Optimizing LLM inference with Text Generation Inference (TGI)
Text Generation Inference (TGI) is HuggingFace's production server for LLM inference. It's written in Rust (server) and Python (model logic). It's easier to configure than vLLM and natively integrated with HuggingFace Hub.

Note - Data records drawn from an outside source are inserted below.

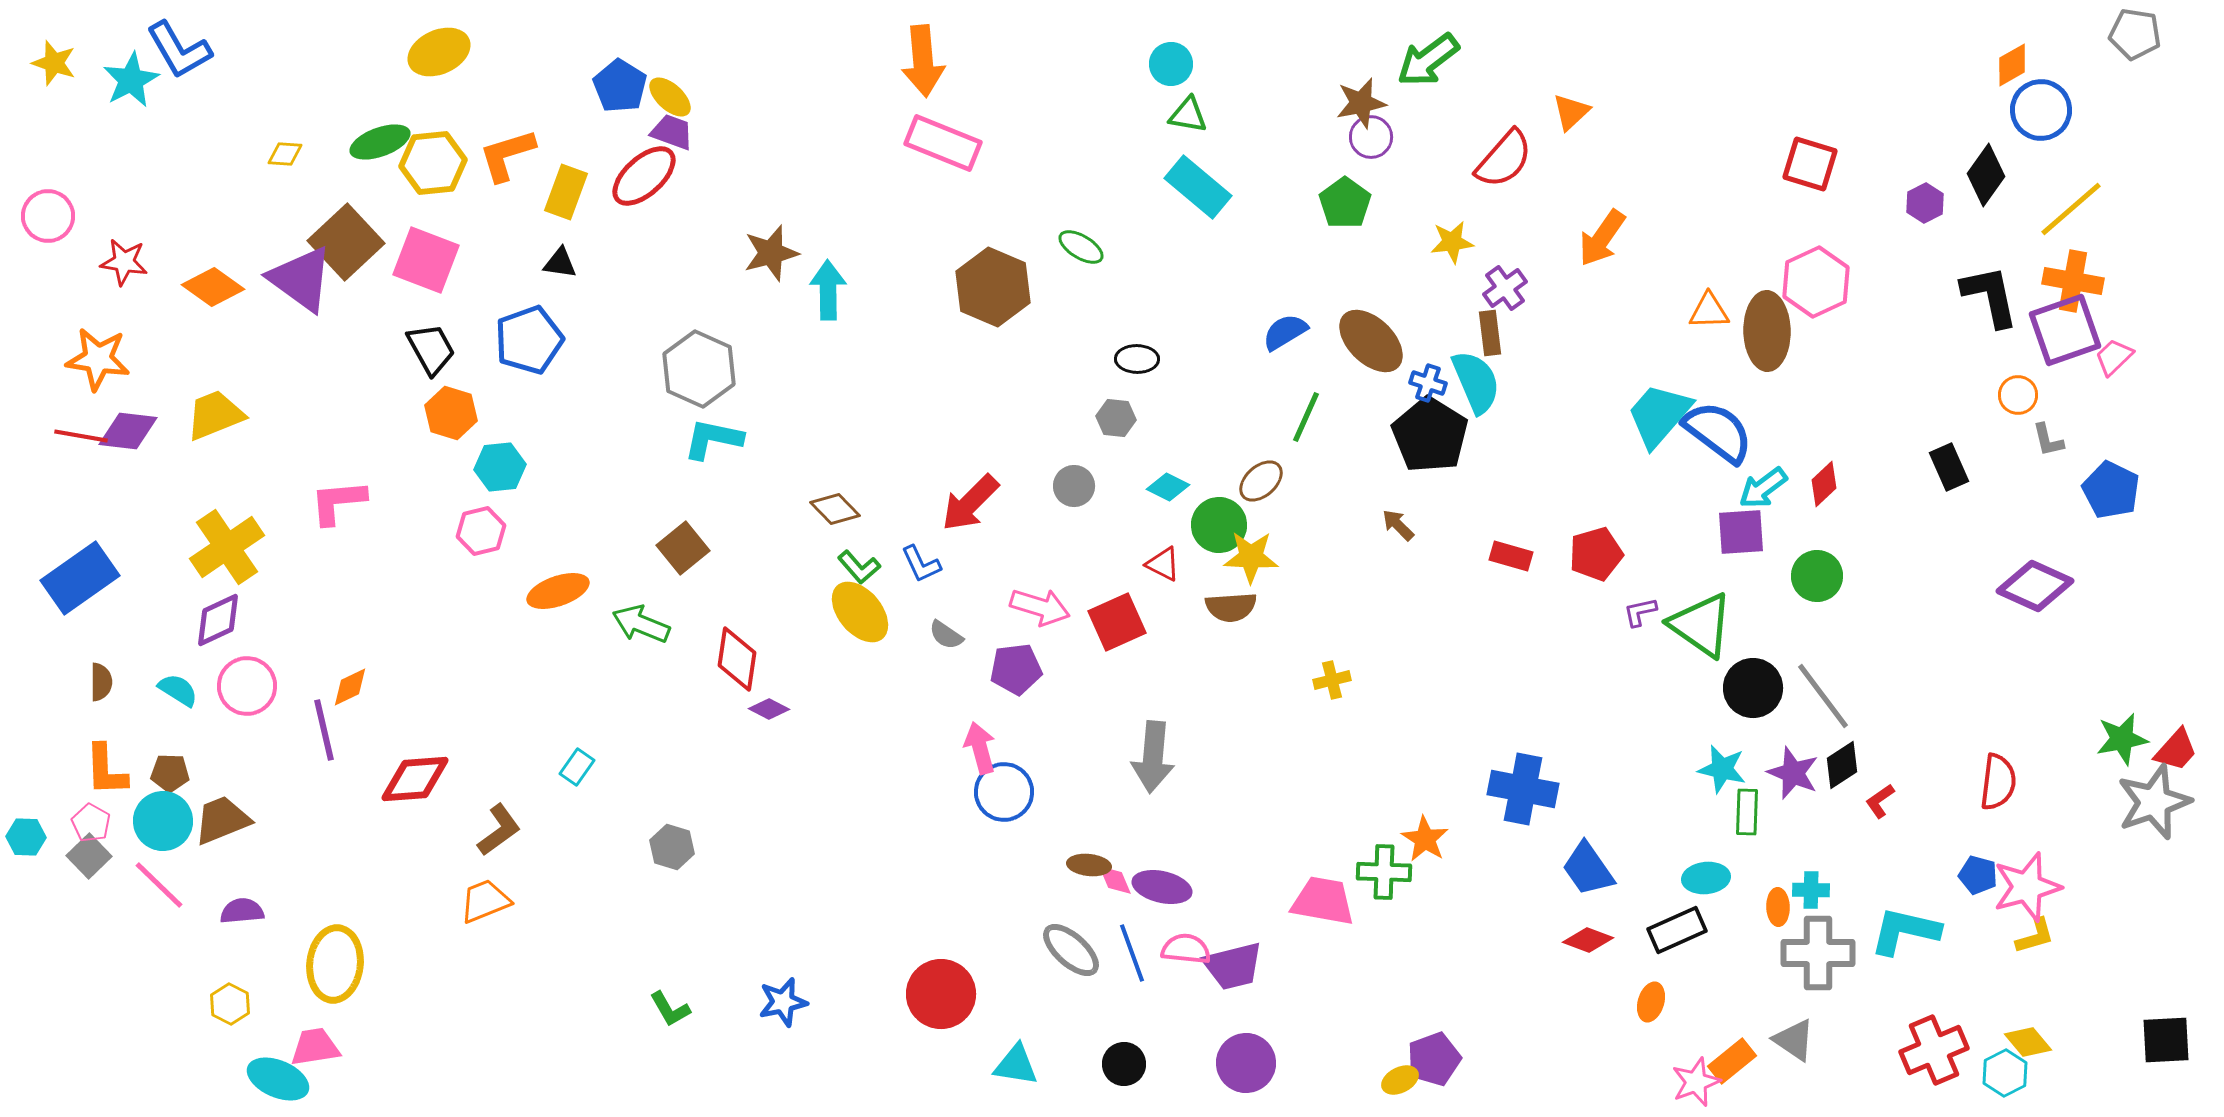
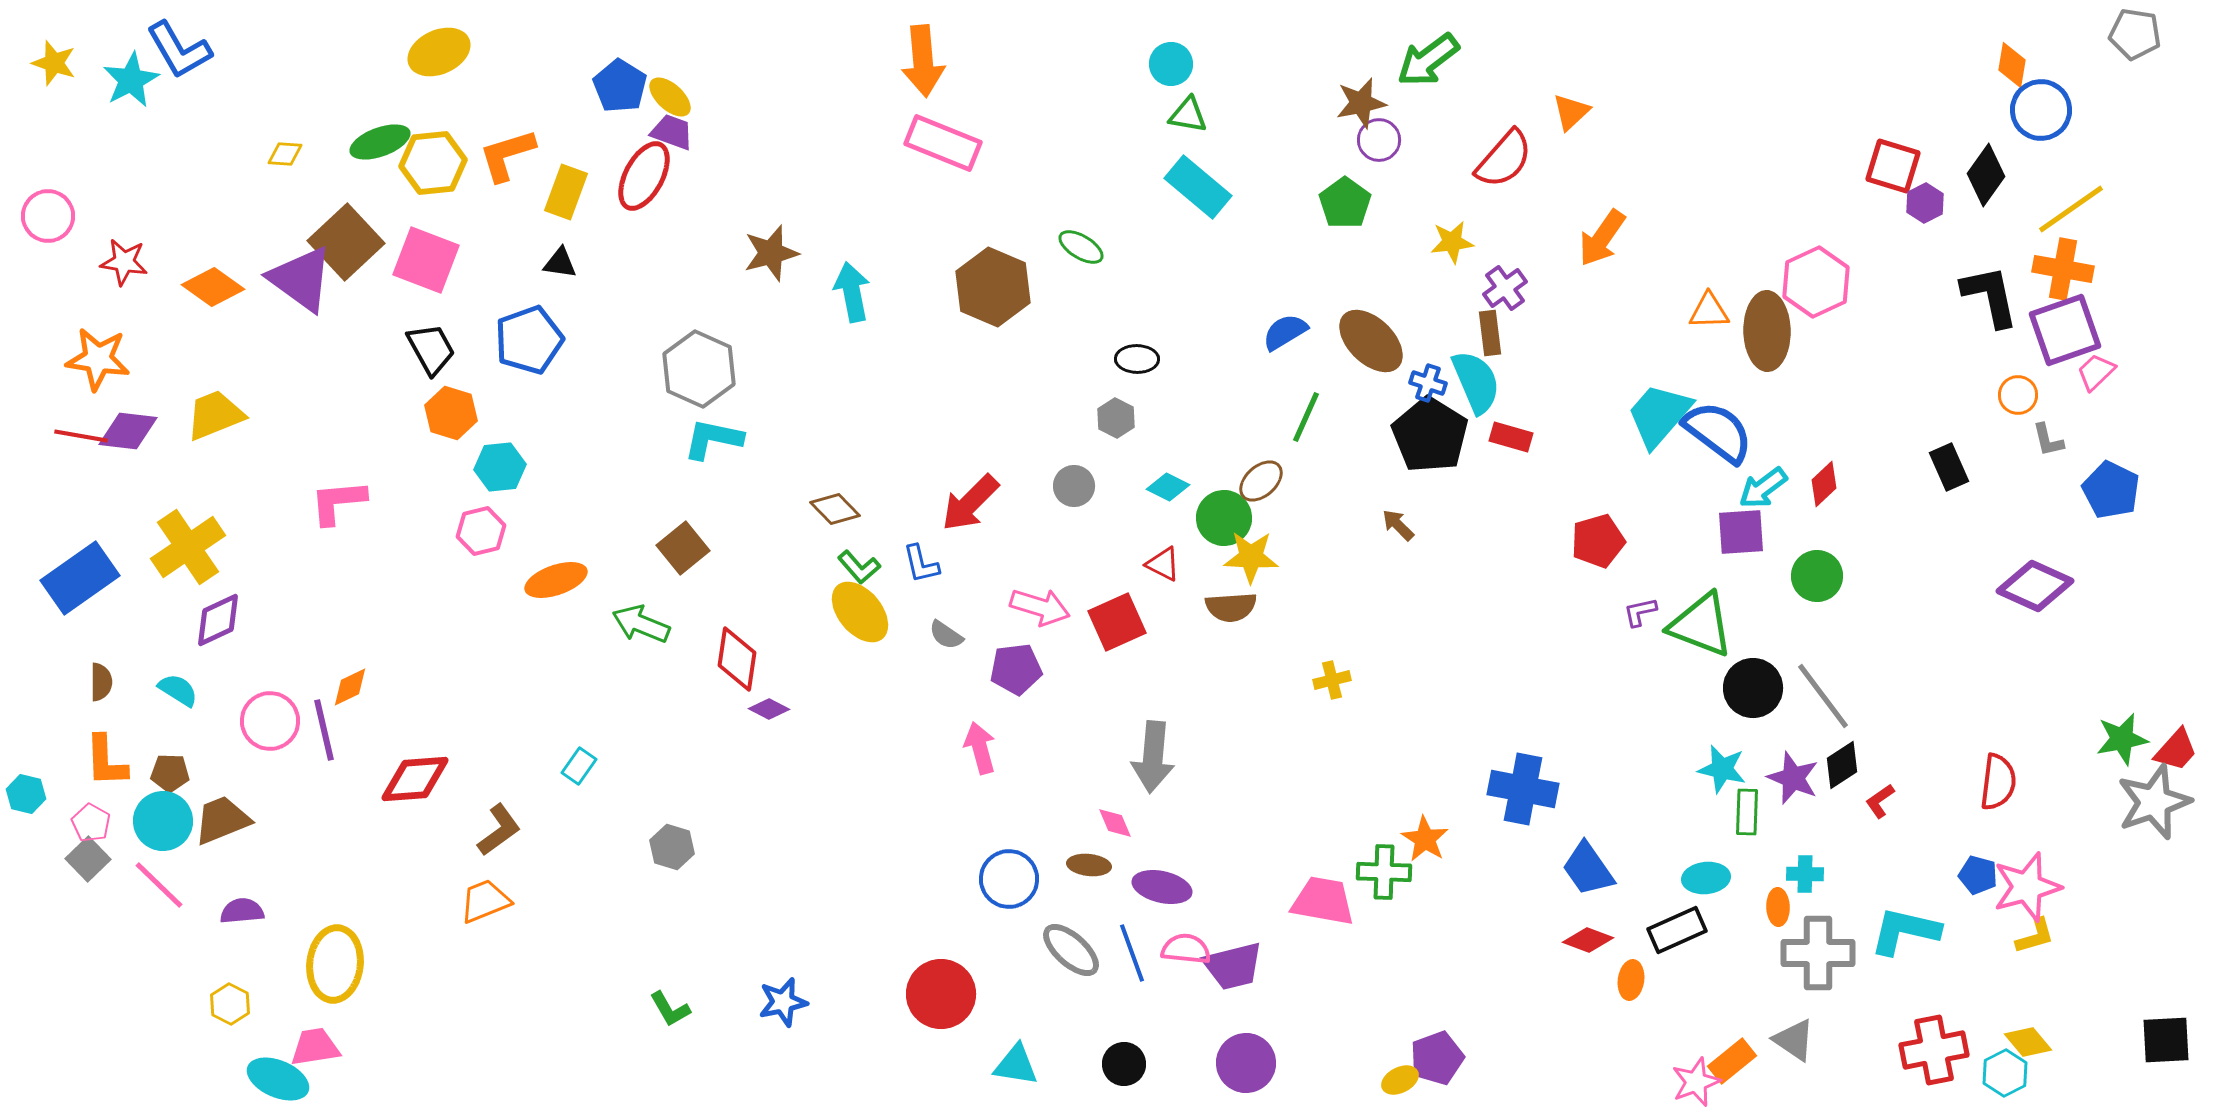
orange diamond at (2012, 65): rotated 51 degrees counterclockwise
purple circle at (1371, 137): moved 8 px right, 3 px down
red square at (1810, 164): moved 83 px right, 2 px down
red ellipse at (644, 176): rotated 20 degrees counterclockwise
yellow line at (2071, 209): rotated 6 degrees clockwise
orange cross at (2073, 281): moved 10 px left, 12 px up
cyan arrow at (828, 290): moved 24 px right, 2 px down; rotated 10 degrees counterclockwise
pink trapezoid at (2114, 357): moved 18 px left, 15 px down
gray hexagon at (1116, 418): rotated 21 degrees clockwise
green circle at (1219, 525): moved 5 px right, 7 px up
yellow cross at (227, 547): moved 39 px left
red pentagon at (1596, 554): moved 2 px right, 13 px up
red rectangle at (1511, 556): moved 119 px up
blue L-shape at (921, 564): rotated 12 degrees clockwise
orange ellipse at (558, 591): moved 2 px left, 11 px up
green triangle at (1701, 625): rotated 14 degrees counterclockwise
pink circle at (247, 686): moved 23 px right, 35 px down
cyan rectangle at (577, 767): moved 2 px right, 1 px up
orange L-shape at (106, 770): moved 9 px up
purple star at (1793, 773): moved 5 px down
blue circle at (1004, 792): moved 5 px right, 87 px down
cyan hexagon at (26, 837): moved 43 px up; rotated 12 degrees clockwise
gray square at (89, 856): moved 1 px left, 3 px down
pink diamond at (1115, 880): moved 57 px up
cyan cross at (1811, 890): moved 6 px left, 16 px up
orange ellipse at (1651, 1002): moved 20 px left, 22 px up; rotated 9 degrees counterclockwise
red cross at (1934, 1050): rotated 12 degrees clockwise
purple pentagon at (1434, 1059): moved 3 px right, 1 px up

It's used in Hugging Chat and many production deployments.
Quick start
# Docker (рекомендуется)
docker run --gpus all \
-p 8080:80 \
-v /data/models:/data \
ghcr.io/huggingface/text-generation-inference:2.1 \
--model-id meta-llama/Llama-3-8b-instruct \
--max-input-length 4096 \
--max-total-tokens 8192 \
--max-batch-prefill-tokens 32768 \
--num-shard 1 \
--dtype bfloat16 \
--huggingface-hub-token $HF_TOKEN
# Клиент через официальный пакет
from huggingface_hub import InferenceClient
client = InferenceClient(model="http://localhost:8080")

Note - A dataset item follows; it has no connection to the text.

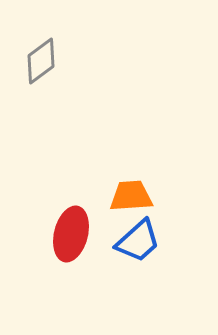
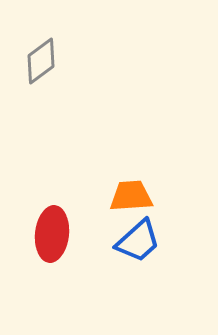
red ellipse: moved 19 px left; rotated 8 degrees counterclockwise
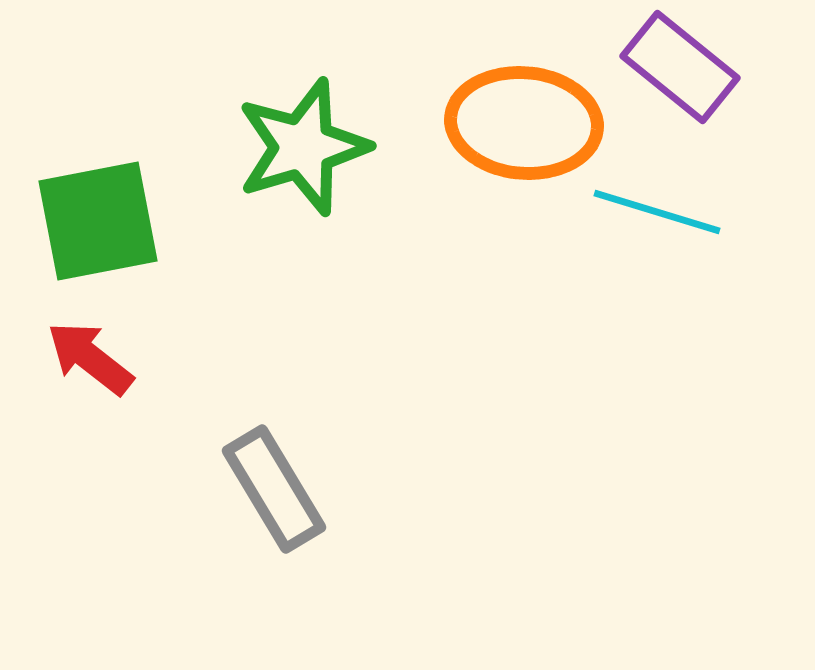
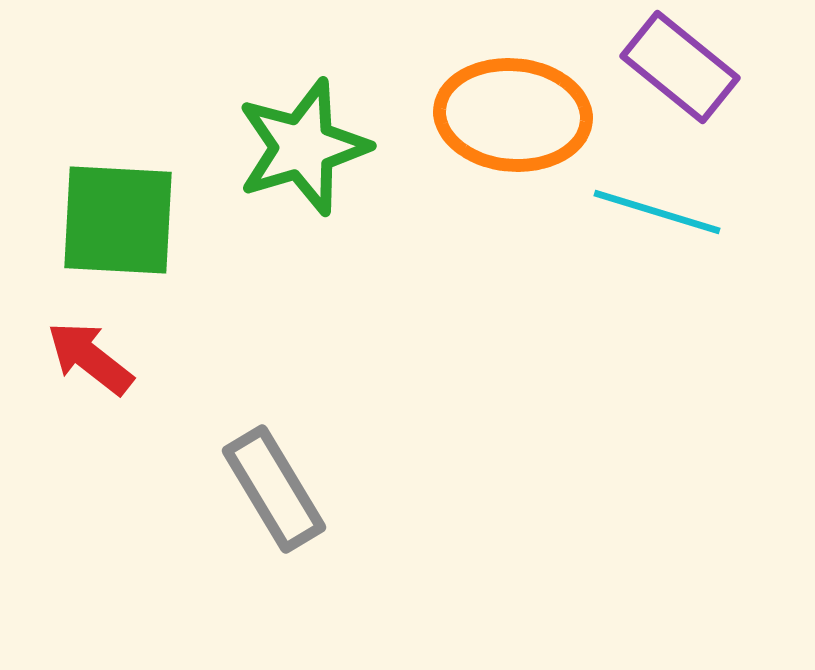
orange ellipse: moved 11 px left, 8 px up
green square: moved 20 px right, 1 px up; rotated 14 degrees clockwise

response = client.text_generation(
prompt="Explain transformer attention in simple terms",
max_new_tokens=512,
temperature=0.7,
repetition_penalty=1.1,
stream=False
)
# Streaming
for token in client.text_generation(prompt, stream=True):
print(token, end="", flush=True)
Key Features of TGI
Continuous batching (in-flight batching): new requests are added to the batch while previous ones are being generated. The implementation is similar to vLLM.
Flash Attention 2: An efficient self-attention implementation with O(n) memory instead of O(n²). Automatically enabled for supported models.
Tensor Parallelism: Distribute the model across multiple GPUs via --num-shard.
Speculative Decoding: via --speculate N — the draft model generates N tokens, the target verifies.
Quantization: Support for GPTQ, AWQ, EETQ, BitsAndBytes out of the box.
Configuration for different scenarios
# Максимальный throughput (batch processing)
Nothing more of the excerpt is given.